Copy every record below exactly, leaving out any pictures.

- - -

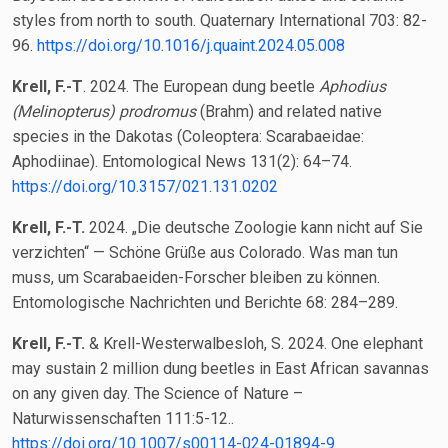
styles from north to south. Quaternary International 703: 82-
96.
https://doi.org/10.1016/j.quaint.2024.05.008
Krell, F.-T
. 2024. The European dung beetle
Aphodius
(Melinopterus) prodromus
(Brahm) and related native
species in the Dakotas (Coleoptera: Scarabaeidae:
Aphodiinae). Entomological News 131(2): 64–74.
https://doi.org/10.3157/021.131.0202
Krell, F.-T.
2024. „Die deutsche Zoologie kann nicht auf Sie
verzichten“ — Schöne Grüße aus Colorado. Was man tun
muss, um Scarabaeiden-Forscher bleiben zu können.
Entomologische Nachrichten und Berichte 68: 284–289.
Krell, F.-T.
& Krell-Westerwalbesloh, S. 2024. One elephant
may sustain 2 million dung beetles in East African savannas
on any given day. The Science of Nature –
Naturwissenschaften 111:5-12..
https://doi.org/10.1007/s00114-024-01894-9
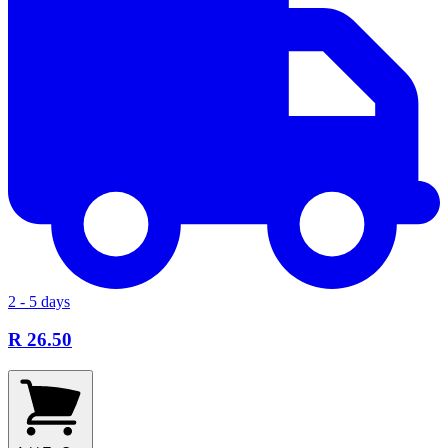
2 - 5 days
R 26.50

- - -

## RESULT OF THE EXERCISE:
styles from north to south. Quaternary International 703: 82-
96.
https://doi.org/10.1016/j.quaint.2024.05.008
Krell, F.-T
. 2024. The European dung beetle
Aphodius
(Melinopterus) prodromus
(Brahm) and related native
species in the Dakotas (Coleoptera: Scarabaeidae:
Aphodiinae). Entomological News 131(2): 64–74.
https://doi.org/10.3157/021.131.0202
Krell, F.-T.
2024. „Die deutsche Zoologie kann nicht auf Sie
verzichten“ — Schöne Grüße aus Colorado. Was man tun
muss, um Scarabaeiden-Forscher bleiben zu können.
Entomologische Nachrichten und Berichte 68: 284–289.
Krell, F.-T.
& Krell-Westerwalbesloh, S. 2024. One elephant
may sustain 2 million dung beetles in East African savannas
on any given day. The Science of Nature –
Naturwissenschaften 111:5-12..
https://doi.org/10.1007/s00114-024-01894-9
2 - 5 days
R 26.50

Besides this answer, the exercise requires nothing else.